Approach 2 (Experimental): Pull-based Approach using a Custom Sink

Instead of Flume pushing data directly to Spark Streaming, this approach runs a custom Flume sink that allows the following.

  • Flume pushes data into the sink, and the data stays buffered.
  • Spark Streaming uses a reliable Flume receiver and transactions to pull data from the sink. Transactions succeed only after data is received and replicated by Spark Streaming.

This ensures stronger reliability and fault-tolerance guarantees than the previous approach. However, this requires configuring Flume to run a custom sink. Here are the configuration steps.

General Requirements

Choose a machine that will run the custom sink in a Flume agent. The rest of the Flume pipeline is configured to send data to that agent. Machines in the Spark cluster should have access to the chosen machine running the custom sink.

Configuring Flume

Configuring Flume on the chosen machine requires the following two steps.

  1. Sink JARs: Add the following JARs to Flume's classpath (see Flume's documentation to see how) in the machine designated to run the custom sink .

    (i) Custom sink JAR: Download the JAR corresponding to the following artifact (or direct link).

     groupId = org.apache.spark
     artifactId = spark-streaming-flume-sink_{{site.SCALA_BINARY_VERSION}}
     version = {{site.SPARK_VERSION_SHORT}}
    

    (ii) Scala library JAR: Download the Scala library JAR for Scala {{site.SCALA_VERSION}}. It can be found with the following artifact detail (or, direct link).

     groupId = org.scala-lang
     artifactId = scala-library
     version = {{site.SCALA_VERSION}}
    
  2. Configuration file: On that machine, configure Flume agent to send data to an Avro sink by having the following in the configuration file.

     agent.sinks = spark
     agent.sinks.spark.type = org.apache.spark.streaming.flume.sink.SparkSink
     agent.sinks.spark.hostname = <hostname of the local machine>
     agent.sinks.spark.port = <port to listen on for connection from Spark>
     agent.sinks.spark.channel = memoryChannel
    

    Also make sure that the upstream Flume pipeline is configured to send the data to the Flume agent running this sink.

See the Flume's documentation for more information about configuring Flume agents.

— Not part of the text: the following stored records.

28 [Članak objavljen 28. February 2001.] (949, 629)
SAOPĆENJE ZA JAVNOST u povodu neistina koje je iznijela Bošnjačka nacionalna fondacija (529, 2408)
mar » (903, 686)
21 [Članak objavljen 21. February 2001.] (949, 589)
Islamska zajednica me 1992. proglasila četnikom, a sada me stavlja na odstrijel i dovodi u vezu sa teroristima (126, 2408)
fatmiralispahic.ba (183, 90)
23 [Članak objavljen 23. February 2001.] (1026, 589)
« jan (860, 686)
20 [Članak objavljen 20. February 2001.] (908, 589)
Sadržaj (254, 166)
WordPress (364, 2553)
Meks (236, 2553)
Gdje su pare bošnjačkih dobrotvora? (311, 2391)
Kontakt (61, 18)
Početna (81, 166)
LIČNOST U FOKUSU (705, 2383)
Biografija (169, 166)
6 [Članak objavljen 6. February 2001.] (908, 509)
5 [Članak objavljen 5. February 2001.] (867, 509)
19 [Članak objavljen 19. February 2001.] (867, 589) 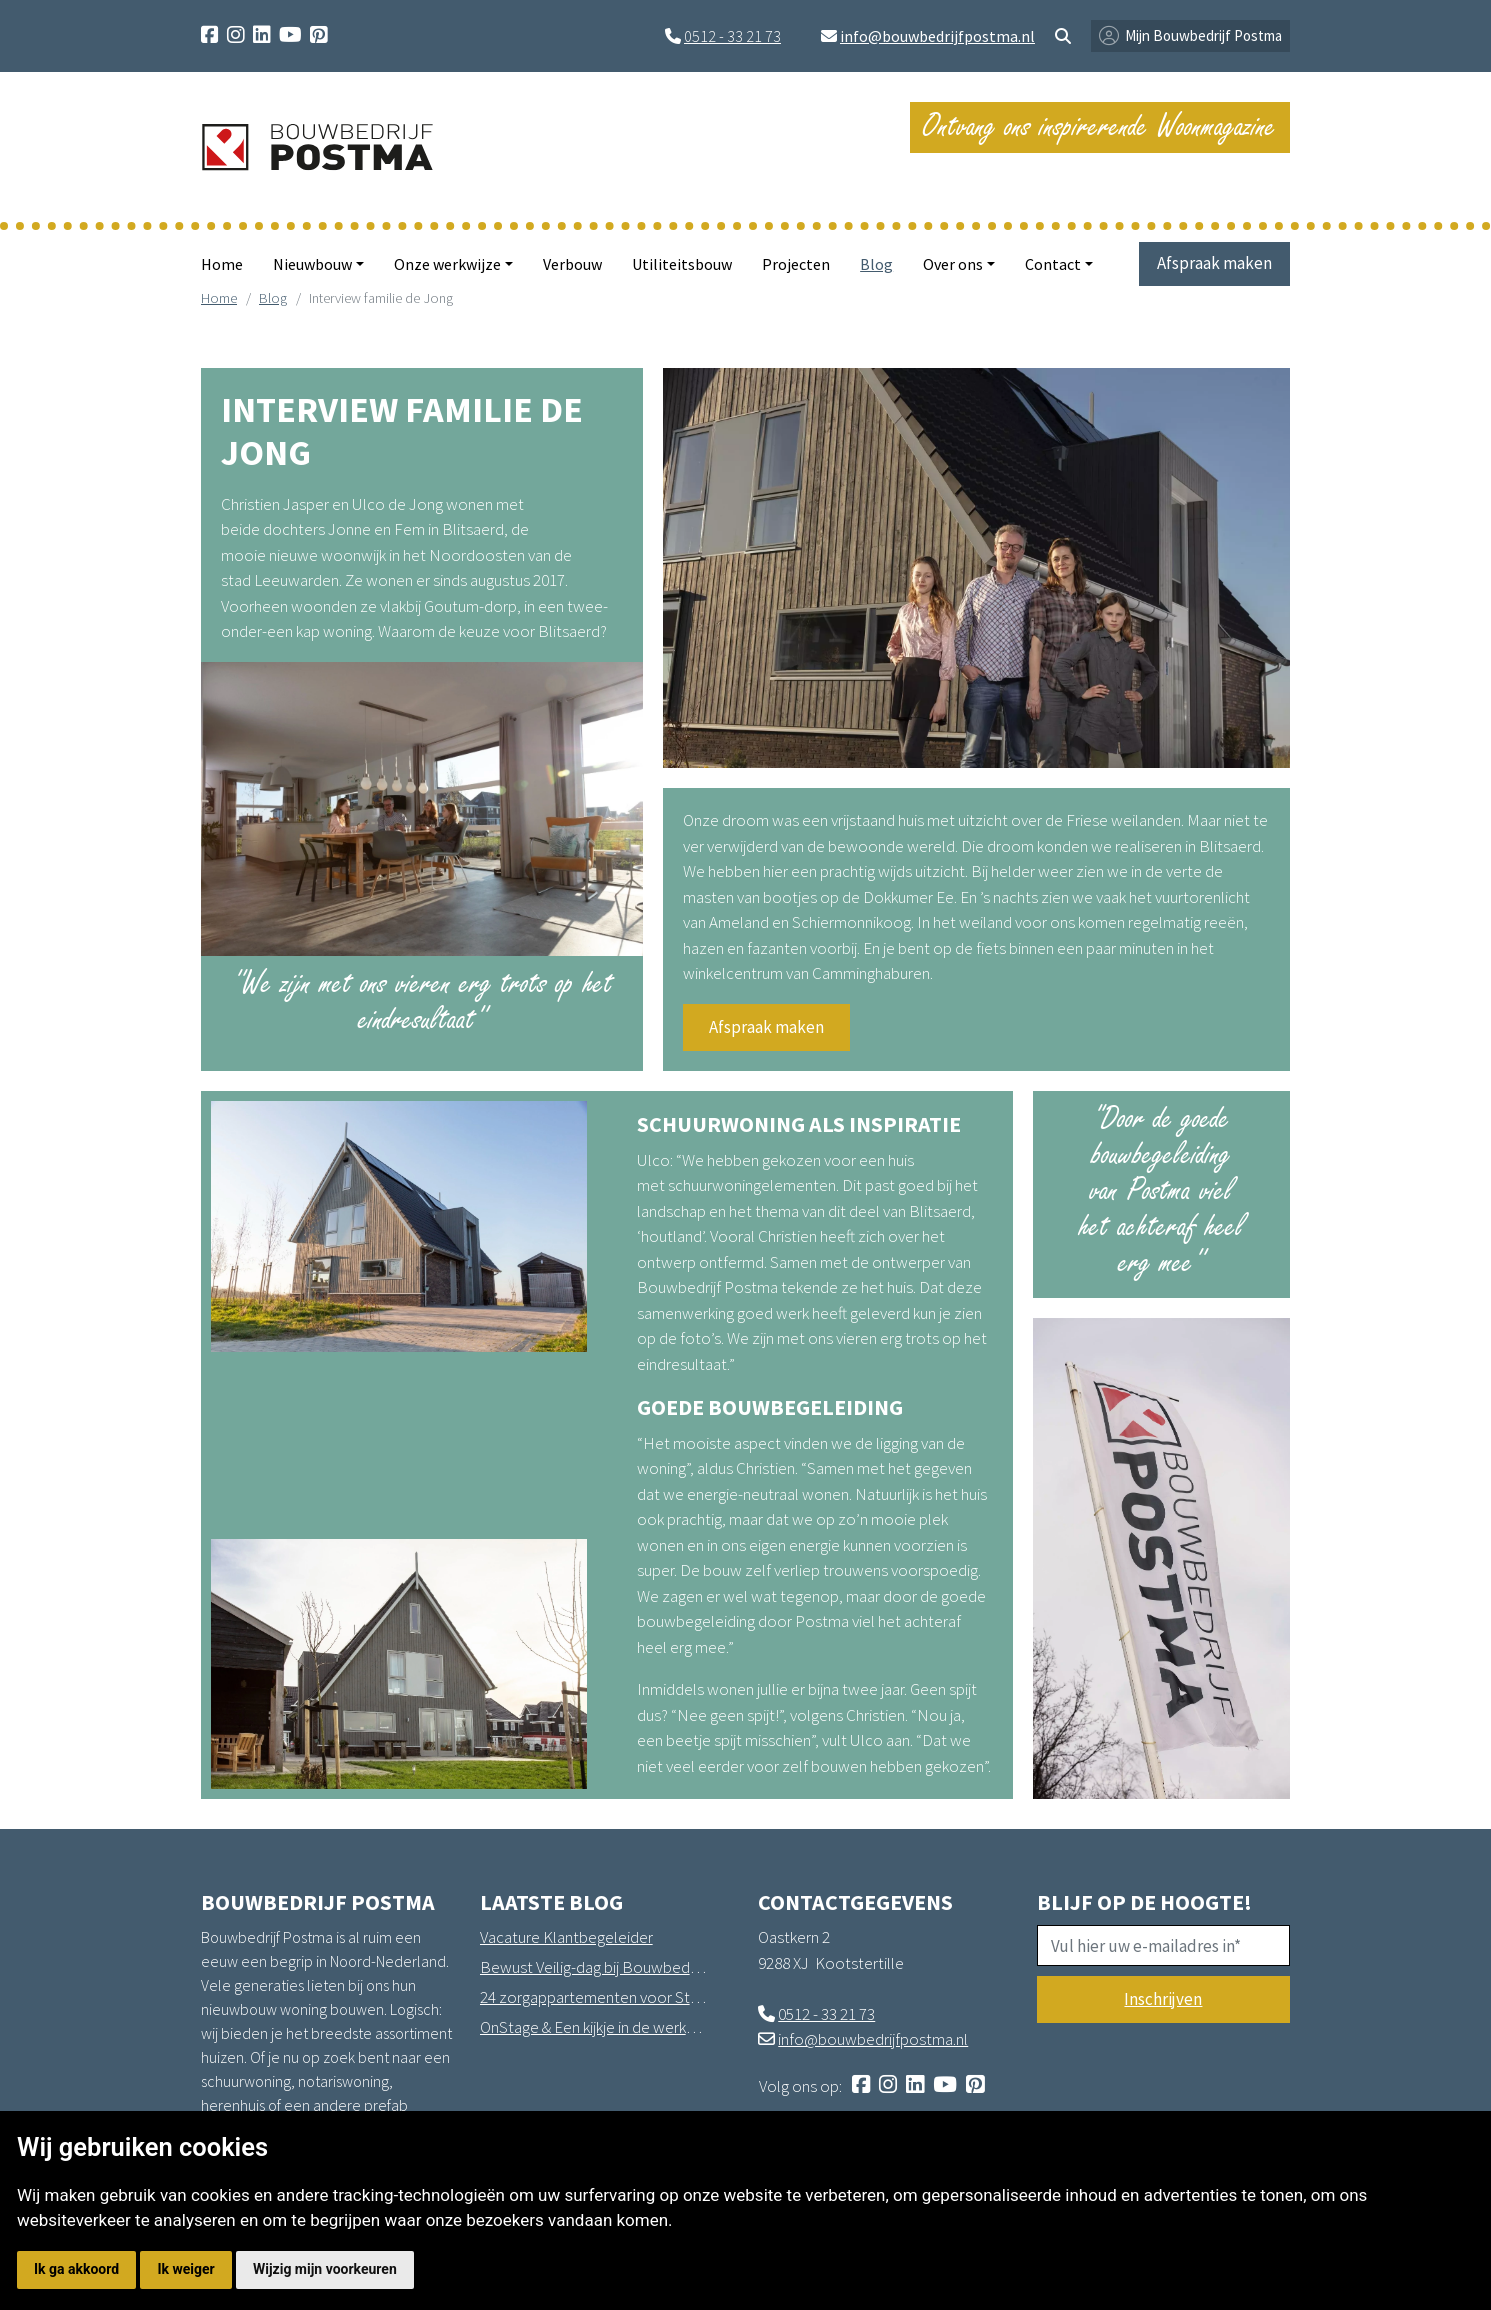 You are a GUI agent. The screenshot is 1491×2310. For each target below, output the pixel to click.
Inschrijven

Configuring Spark Streaming Application

  1. Linking: In your SBT/Maven project definition, link your streaming application against the spark-streaming-flume_{{site.SCALA_BINARY_VERSION}} (see Linking section in the main programming guide).

  2. Programming: In the streaming application code, import FlumeUtils and create input DStream as follows.

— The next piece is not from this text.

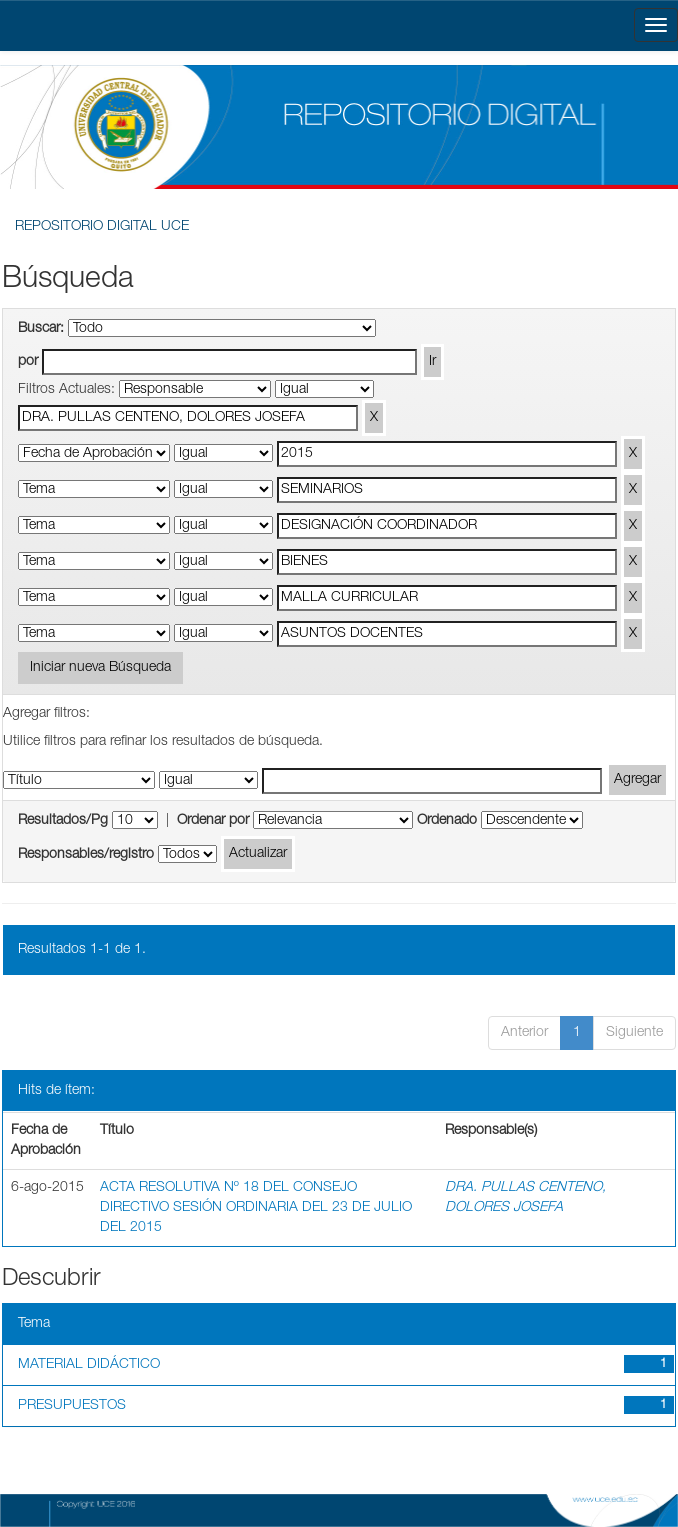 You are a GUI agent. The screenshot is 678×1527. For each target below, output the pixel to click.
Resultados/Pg (63, 821)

    import org.apache.spark.streaming.flume._
     val flumeStream = FlumeUtils.createPollingStream(streamingContext, [sink machine hostname], [sink port])
    
    import org.apache.spark.streaming.flume.*;
     JavaReceiverInputDStream<SparkFlumeEvent>flumeStream =
     	FlumeUtils.createPollingStream(streamingContext, [sink machine hostname], [sink port]);
    

    See the Scala example FlumePollingEventCount.

    Note that each input DStream can be configured to receive data from multiple sinks.

  3. Deploying: Package spark-streaming-flume_{{site.SCALA_BINARY_VERSION}} and its dependencies (except spark-core_{{site.SCALA_BINARY_VERSION}} and spark-streaming_{{site.SCALA_BINARY_VERSION}} which are provided by spark-submit) into the application JAR. Then use spark-submit to launch your application (see Deploying section in the main programming guide).